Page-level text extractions
# # # # #

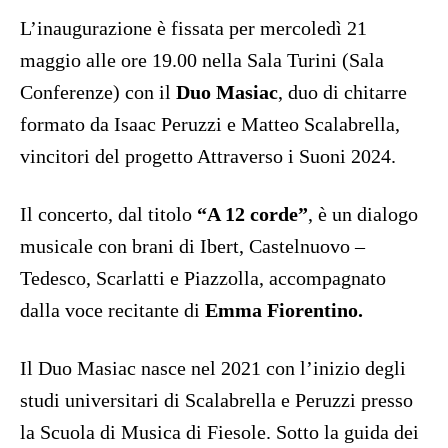
L’inaugurazione è fissata per mercoledì 21
maggio alle ore 19.00 nella Sala Turini (Sala
Conferenze) con il
Duo Masiac
, duo di chitarre
formato da Isaac Peruzzi e Matteo Scalabrella,
vincitori del progetto Attraverso i Suoni 2024.
Il concerto, dal titolo
“A 12 corde”
, è un dialogo
musicale con brani di Ibert, Castelnuovo –
Tedesco, Scarlatti e Piazzolla, accompagnato
dalla voce recitante di
Emma Fiorentino.
Il Duo Masiac nasce nel 2021 con l’inizio degli
studi universitari di Scalabrella e Peruzzi presso
la Scuola di Musica di Fiesole. Sotto la guida dei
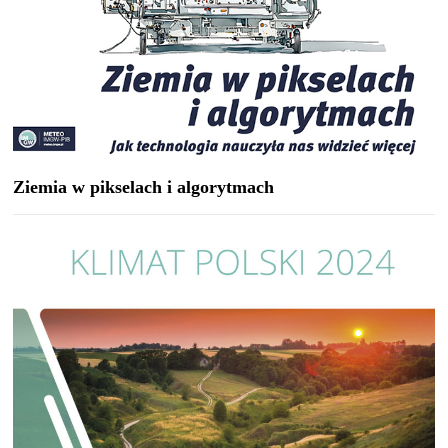
Ziemia w pikselach i algorytmach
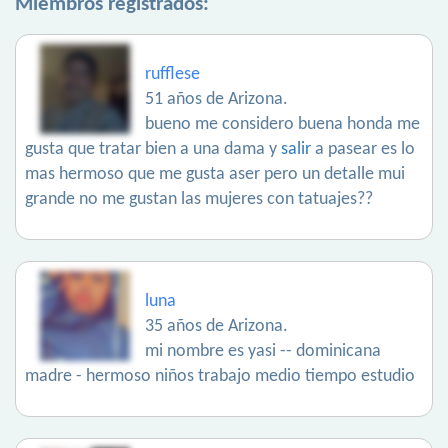
Miembros registrados:
rufflese
51 años de Arizona.
bueno me considero buena honda me
gusta que tratar bien a una dama y
salir
a pasear es lo
mas hermoso que me gusta aser pero un detalle mui
grande no me gustan las mujeres con tatuajes??
luna
35 años de Arizona.
mi nombre es yasi -- dominicana
madre - hermoso niños trabajo medio tiempo estudio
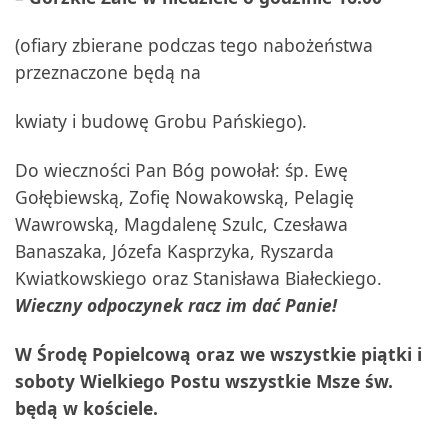
(ofiary zbierane podczas tego nabożeństwa
przeznaczone będą na
kwiaty i budowę Grobu Pańskiego).
Do wieczności Pan Bóg powołał: śp. Ewę
Gołębiewską, Zofię Nowakowską, Pelagię
Wawrowską, Magdalenę Szulc, Czesława
Banaszaka, Józefa Kasprzyka, Ryszarda
Kwiatkowskiego oraz Stanisława Białeckiego.
Wieczny odpoczynek racz im dać Panie!
W Środę Popielcową oraz we wszystkie piątki i
soboty Wielkiego Postu wszystkie Msze św.
będą w kościele.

# # # # #

* [EXERCISE AIM]
Which lines above hold the string "años"? Show each of them.

* [ANSWER SPACE]
51 años de Arizona.
35 años de Arizona.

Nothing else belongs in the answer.